Select and copy out every line in the records containing "fullmakt".

BEGIN

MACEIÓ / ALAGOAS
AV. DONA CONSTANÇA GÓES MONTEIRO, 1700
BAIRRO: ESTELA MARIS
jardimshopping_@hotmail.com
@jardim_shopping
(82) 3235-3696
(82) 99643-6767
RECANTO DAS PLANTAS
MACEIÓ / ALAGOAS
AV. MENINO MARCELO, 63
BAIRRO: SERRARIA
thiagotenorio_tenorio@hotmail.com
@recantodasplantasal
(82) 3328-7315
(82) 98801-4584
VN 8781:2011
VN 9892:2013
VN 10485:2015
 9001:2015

END
BEGIN

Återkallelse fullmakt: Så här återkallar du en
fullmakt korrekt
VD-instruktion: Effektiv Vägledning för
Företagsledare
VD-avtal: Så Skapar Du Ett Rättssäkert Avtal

END
BEGIN

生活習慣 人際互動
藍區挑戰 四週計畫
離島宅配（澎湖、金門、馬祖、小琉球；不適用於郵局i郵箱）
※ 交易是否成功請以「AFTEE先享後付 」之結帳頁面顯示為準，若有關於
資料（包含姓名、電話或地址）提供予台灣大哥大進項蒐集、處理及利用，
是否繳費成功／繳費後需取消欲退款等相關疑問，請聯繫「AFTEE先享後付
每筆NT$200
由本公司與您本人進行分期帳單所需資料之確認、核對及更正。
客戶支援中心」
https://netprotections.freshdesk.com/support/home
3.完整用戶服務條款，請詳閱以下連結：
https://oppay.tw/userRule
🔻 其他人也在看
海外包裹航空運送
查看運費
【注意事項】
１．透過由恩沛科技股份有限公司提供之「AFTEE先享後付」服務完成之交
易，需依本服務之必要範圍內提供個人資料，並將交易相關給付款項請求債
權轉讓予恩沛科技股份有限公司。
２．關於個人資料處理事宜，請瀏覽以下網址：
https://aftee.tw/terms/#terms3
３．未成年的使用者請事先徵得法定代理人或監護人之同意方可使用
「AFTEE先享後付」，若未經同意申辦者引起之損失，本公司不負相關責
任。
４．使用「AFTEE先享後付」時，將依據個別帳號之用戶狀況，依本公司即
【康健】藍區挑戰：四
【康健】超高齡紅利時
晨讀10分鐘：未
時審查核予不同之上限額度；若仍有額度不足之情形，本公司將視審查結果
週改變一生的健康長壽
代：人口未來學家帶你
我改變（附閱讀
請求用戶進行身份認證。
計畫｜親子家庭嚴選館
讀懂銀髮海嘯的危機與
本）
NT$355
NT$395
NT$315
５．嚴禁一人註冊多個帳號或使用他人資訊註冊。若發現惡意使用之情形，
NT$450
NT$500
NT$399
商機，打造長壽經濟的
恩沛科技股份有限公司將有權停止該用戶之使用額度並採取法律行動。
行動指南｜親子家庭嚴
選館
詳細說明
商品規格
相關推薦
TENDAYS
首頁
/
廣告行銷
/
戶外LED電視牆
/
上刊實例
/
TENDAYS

END

*RESPONSE FOR THIS EXERCISE*:
Återkallelse fullmakt: Så här återkallar du en
fullmakt korrekt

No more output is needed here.